BEGIN Supplied records
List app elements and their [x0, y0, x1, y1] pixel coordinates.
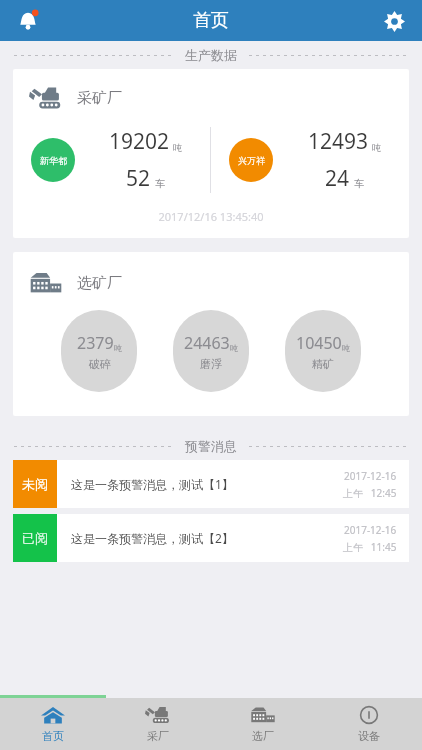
staticText: 精矿	[312, 357, 334, 371]
button[interactable]: 已阅	[13, 514, 409, 562]
staticText: 2017/12/16 13:45:40	[13, 209, 409, 224]
button[interactable]: 24463	[173, 310, 249, 392]
staticText: 24463	[184, 332, 230, 354]
staticText: 兴万祥	[238, 155, 265, 166]
staticText: 10450	[296, 332, 342, 354]
staticText: 选矿厂	[77, 274, 122, 293]
button[interactable]: 采厂	[105, 698, 210, 750]
staticText: 破碎	[89, 357, 111, 371]
staticText: 24	[325, 164, 350, 193]
staticText: 2017-12-16	[344, 523, 397, 537]
button[interactable]: 2379	[61, 310, 137, 392]
staticText: 上午 11:45	[343, 540, 397, 554]
button[interactable]: 选矿厂	[13, 252, 409, 416]
button[interactable]: 10450	[285, 310, 361, 392]
staticText: 吨	[342, 343, 350, 353]
staticText: 12493	[308, 127, 369, 156]
staticText: 52	[126, 164, 151, 193]
button[interactable]: Notifications	[8, 1, 48, 41]
staticText: 预警消息	[185, 438, 237, 454]
staticText: 车	[354, 177, 364, 190]
button[interactable]: 选厂	[210, 698, 316, 750]
staticText: 首页	[193, 9, 229, 32]
staticText: 首页	[42, 729, 64, 743]
staticText: 设备	[358, 729, 380, 743]
staticText: 生产数据	[185, 47, 237, 63]
button[interactable]: 采矿厂	[13, 69, 409, 238]
staticText: 采矿厂	[77, 89, 122, 108]
staticText: 磨浮	[200, 357, 222, 371]
staticText: 新华都	[40, 155, 67, 166]
staticText: 选厂	[252, 729, 274, 743]
staticText: 已阅	[22, 530, 48, 546]
staticText: 这是一条预警消息，测试【2】	[71, 530, 343, 546]
staticText: 上午 12:45	[343, 486, 397, 500]
staticText: 吨	[230, 343, 238, 353]
button[interactable]: 首页	[0, 698, 105, 750]
staticText: 19202	[109, 127, 170, 156]
staticText: 采厂	[147, 729, 169, 743]
staticText: 车	[155, 177, 165, 190]
staticText: 吨	[173, 142, 182, 153]
staticText: 2379	[77, 332, 114, 354]
staticText: 2017-12-16	[344, 469, 397, 483]
button[interactable]: Settings	[374, 1, 414, 41]
button[interactable]: 未阅	[13, 460, 409, 508]
staticText: 这是一条预警消息，测试【1】	[71, 476, 343, 492]
staticText: 吨	[114, 343, 122, 353]
staticText: 吨	[372, 142, 381, 153]
button[interactable]: 设备	[316, 698, 422, 750]
staticText: 未阅	[22, 476, 48, 492]
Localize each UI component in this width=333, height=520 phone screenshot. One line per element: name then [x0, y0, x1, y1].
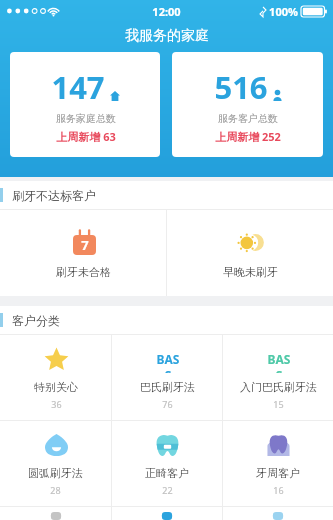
- staticText: 刷牙不达标客户: [12, 188, 96, 203]
- button[interactable]: [0, 507, 111, 520]
- staticText: 28: [50, 484, 61, 496]
- staticText: 客户分类: [12, 313, 60, 328]
- button[interactable]: 巴氏刷牙法: [112, 335, 222, 420]
- staticText: 上周新增 63: [56, 129, 116, 144]
- staticText: 巴氏刷牙法: [140, 380, 195, 394]
- button[interactable]: 圆弧刷牙法: [0, 421, 111, 506]
- staticText: BASS: [154, 351, 182, 373]
- button[interactable]: [112, 507, 222, 520]
- staticText: 服务客户总数: [218, 112, 278, 125]
- staticText: 16: [273, 484, 284, 496]
- staticText: 100%: [269, 4, 298, 19]
- button[interactable]: [223, 507, 333, 520]
- staticText: 特别关心: [34, 380, 78, 394]
- staticText: 牙周客户: [256, 466, 300, 480]
- staticText: 12:00: [152, 4, 181, 19]
- staticText: 15: [273, 398, 284, 410]
- staticText: 22: [162, 484, 173, 496]
- button[interactable]: 早晚未刷牙: [167, 210, 333, 296]
- staticText: 圆弧刷牙法: [28, 466, 83, 480]
- button[interactable]: 147: [10, 52, 160, 157]
- staticText: 服务家庭总数: [56, 112, 116, 125]
- button[interactable]: 特别关心: [0, 335, 111, 420]
- button[interactable]: 入门巴氏刷牙法: [223, 335, 333, 420]
- staticText: 147: [51, 66, 105, 108]
- staticText: BASS: [265, 351, 293, 373]
- button[interactable]: 刷牙未合格: [0, 210, 166, 296]
- staticText: 上周新增 252: [215, 129, 281, 144]
- staticText: 刷牙未合格: [56, 265, 111, 279]
- staticText: 76: [162, 398, 173, 410]
- staticText: 7: [81, 236, 89, 254]
- staticText: 36: [51, 398, 62, 410]
- staticText: 入门巴氏刷牙法: [240, 380, 317, 394]
- staticText: 我服务的家庭: [125, 27, 209, 45]
- staticText: 516: [214, 66, 268, 108]
- button[interactable]: 516: [172, 52, 323, 157]
- staticText: 早晚未刷牙: [223, 265, 278, 279]
- button[interactable]: 正畸客户: [112, 421, 222, 506]
- staticText: 正畸客户: [145, 466, 189, 480]
- button[interactable]: 牙周客户: [223, 421, 333, 506]
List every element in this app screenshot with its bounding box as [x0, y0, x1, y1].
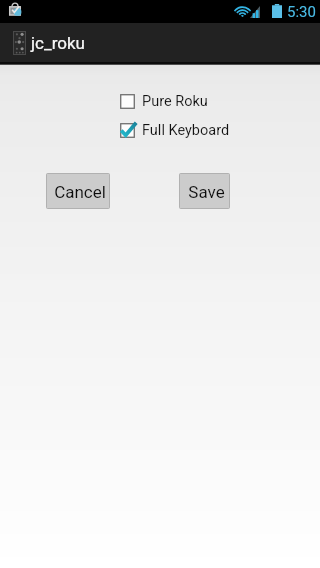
staticText: Full Keyboard [142, 122, 230, 139]
staticText: Cancel [54, 182, 106, 202]
other: Download complete [8, 2, 22, 17]
staticText: 5:30 [287, 3, 316, 21]
button[interactable]: Cancel [46, 173, 110, 209]
other: App icon [13, 31, 26, 55]
other: Battery [272, 4, 282, 18]
button[interactable]: Save [179, 173, 230, 209]
staticText: Save [188, 182, 225, 202]
button[interactable]: Pure Roku [119, 93, 208, 110]
staticText: Pure Roku [142, 93, 208, 110]
other: Signal strength [250, 6, 260, 18]
button[interactable]: Full Keyboard [119, 122, 230, 139]
other: Wi-Fi [233, 2, 252, 18]
staticText: jc_roku [31, 33, 85, 53]
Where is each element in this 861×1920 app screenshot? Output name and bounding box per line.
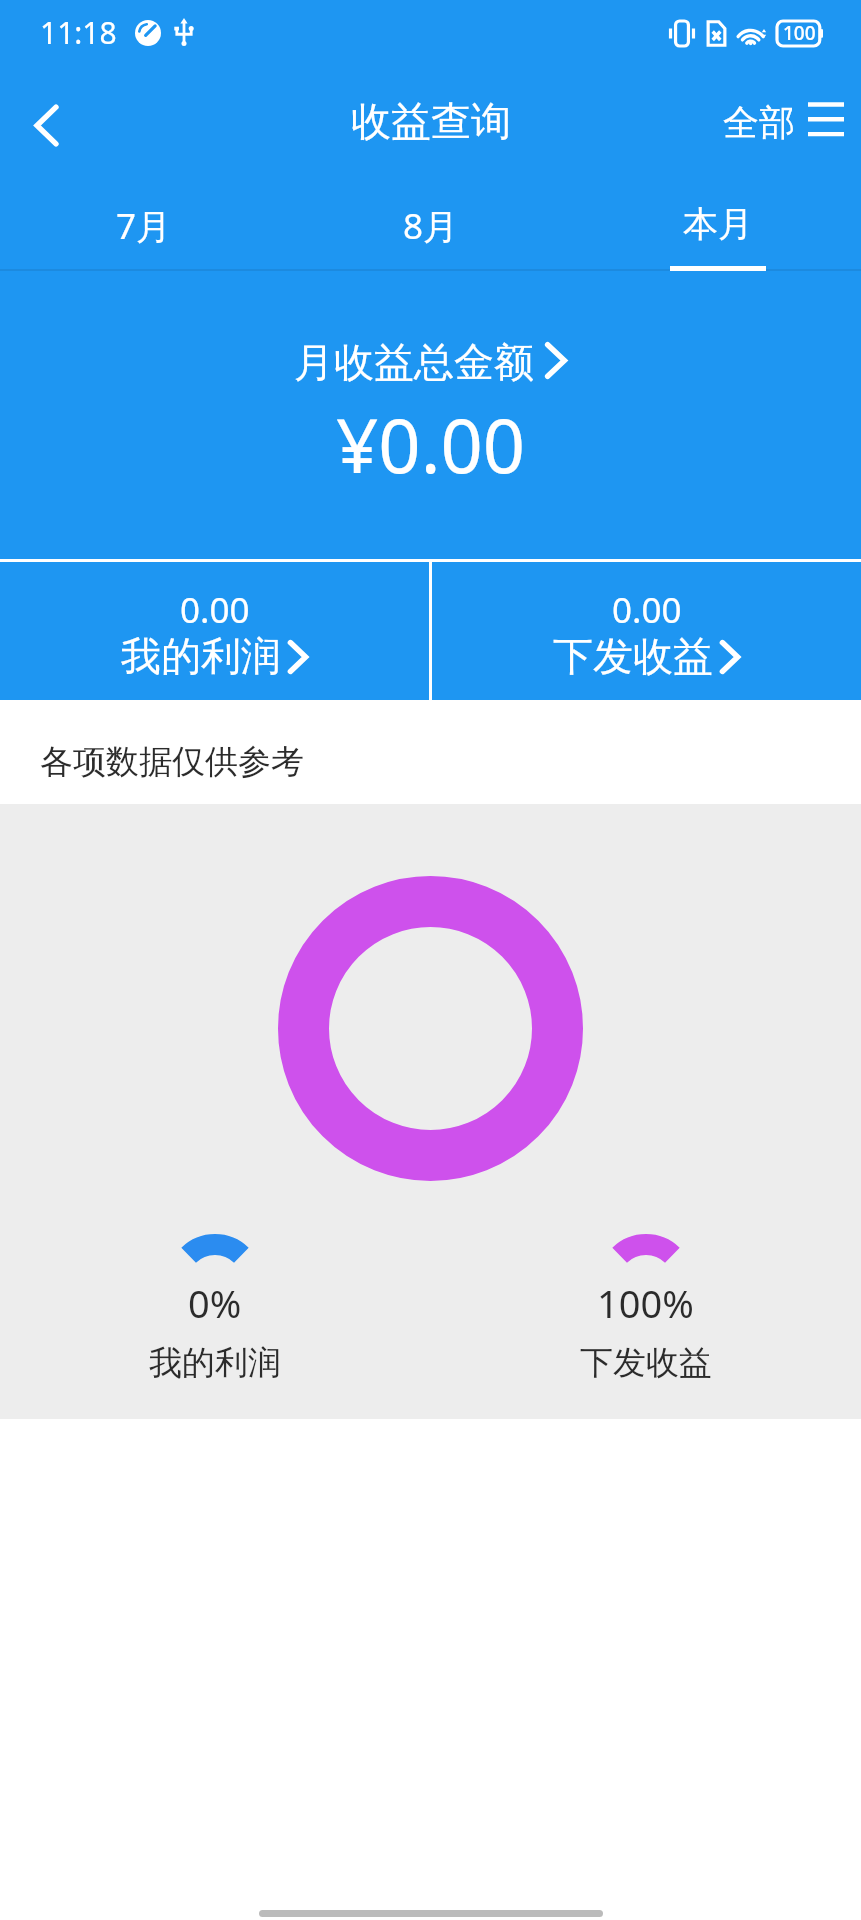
END Supplied records
# Task statement
Each line of the data that includes "特别关心" counts once; say how many there are, giving nothing but the number.

# Answer box
2